| To do |
Go through the records and show each line where the word "pregabalina" occurs.

========================================

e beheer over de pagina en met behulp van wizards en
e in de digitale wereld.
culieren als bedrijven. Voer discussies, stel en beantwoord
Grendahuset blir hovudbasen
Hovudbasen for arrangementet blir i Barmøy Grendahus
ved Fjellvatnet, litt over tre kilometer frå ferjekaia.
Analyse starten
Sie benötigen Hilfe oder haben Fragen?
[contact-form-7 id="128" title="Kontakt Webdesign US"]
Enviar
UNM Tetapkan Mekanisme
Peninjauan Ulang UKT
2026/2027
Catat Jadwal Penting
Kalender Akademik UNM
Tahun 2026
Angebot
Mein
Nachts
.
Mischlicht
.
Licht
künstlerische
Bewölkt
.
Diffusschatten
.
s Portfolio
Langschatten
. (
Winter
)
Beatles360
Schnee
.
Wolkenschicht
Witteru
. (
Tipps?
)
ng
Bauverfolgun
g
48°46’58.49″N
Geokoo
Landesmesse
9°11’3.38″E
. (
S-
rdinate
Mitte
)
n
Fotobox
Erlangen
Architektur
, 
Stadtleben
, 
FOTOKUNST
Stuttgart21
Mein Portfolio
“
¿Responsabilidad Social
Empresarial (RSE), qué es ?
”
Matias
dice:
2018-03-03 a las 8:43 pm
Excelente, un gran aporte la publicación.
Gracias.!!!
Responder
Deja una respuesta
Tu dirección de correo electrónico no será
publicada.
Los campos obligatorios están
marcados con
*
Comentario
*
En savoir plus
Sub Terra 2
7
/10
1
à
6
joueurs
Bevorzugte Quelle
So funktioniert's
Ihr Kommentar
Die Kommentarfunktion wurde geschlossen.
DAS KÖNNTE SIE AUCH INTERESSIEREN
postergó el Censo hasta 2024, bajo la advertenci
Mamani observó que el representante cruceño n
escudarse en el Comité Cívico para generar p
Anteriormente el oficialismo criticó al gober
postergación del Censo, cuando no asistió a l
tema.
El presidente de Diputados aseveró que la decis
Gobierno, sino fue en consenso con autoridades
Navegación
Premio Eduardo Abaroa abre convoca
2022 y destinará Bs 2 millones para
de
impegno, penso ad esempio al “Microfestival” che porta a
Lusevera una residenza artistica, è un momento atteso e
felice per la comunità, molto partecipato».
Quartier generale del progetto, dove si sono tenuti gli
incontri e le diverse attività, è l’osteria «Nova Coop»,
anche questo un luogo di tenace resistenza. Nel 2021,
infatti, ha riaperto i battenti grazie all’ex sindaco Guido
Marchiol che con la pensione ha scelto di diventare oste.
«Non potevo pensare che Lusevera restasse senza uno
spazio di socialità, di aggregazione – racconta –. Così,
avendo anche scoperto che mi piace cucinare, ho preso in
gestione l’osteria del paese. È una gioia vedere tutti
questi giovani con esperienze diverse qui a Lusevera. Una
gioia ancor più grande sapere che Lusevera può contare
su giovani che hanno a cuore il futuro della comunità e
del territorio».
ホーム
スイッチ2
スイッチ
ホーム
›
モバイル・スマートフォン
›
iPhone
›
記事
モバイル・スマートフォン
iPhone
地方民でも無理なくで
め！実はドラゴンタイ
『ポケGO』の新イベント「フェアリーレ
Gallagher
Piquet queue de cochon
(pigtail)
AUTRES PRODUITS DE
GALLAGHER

========================================

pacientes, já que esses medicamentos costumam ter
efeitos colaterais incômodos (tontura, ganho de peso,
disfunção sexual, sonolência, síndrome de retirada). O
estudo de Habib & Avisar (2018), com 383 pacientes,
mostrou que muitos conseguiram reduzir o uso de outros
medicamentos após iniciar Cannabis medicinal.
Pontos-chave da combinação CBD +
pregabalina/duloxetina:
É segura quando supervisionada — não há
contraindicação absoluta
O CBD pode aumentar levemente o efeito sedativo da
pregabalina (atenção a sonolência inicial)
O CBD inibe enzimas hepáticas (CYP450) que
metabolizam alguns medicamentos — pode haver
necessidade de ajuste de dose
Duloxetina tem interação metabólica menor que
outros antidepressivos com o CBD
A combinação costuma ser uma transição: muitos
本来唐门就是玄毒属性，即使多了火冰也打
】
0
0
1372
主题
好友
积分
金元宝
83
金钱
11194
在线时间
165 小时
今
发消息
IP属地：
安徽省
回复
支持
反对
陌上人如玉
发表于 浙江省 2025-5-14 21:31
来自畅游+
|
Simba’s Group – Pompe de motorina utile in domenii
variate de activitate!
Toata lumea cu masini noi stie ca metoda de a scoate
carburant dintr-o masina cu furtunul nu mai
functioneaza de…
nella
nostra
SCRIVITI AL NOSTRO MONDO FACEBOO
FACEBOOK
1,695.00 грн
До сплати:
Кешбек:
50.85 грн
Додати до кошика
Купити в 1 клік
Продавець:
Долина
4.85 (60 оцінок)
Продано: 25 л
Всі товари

========================================

| Output |
pregabalina/duloxetina:
pregabalina (atenção a sonolência inicial)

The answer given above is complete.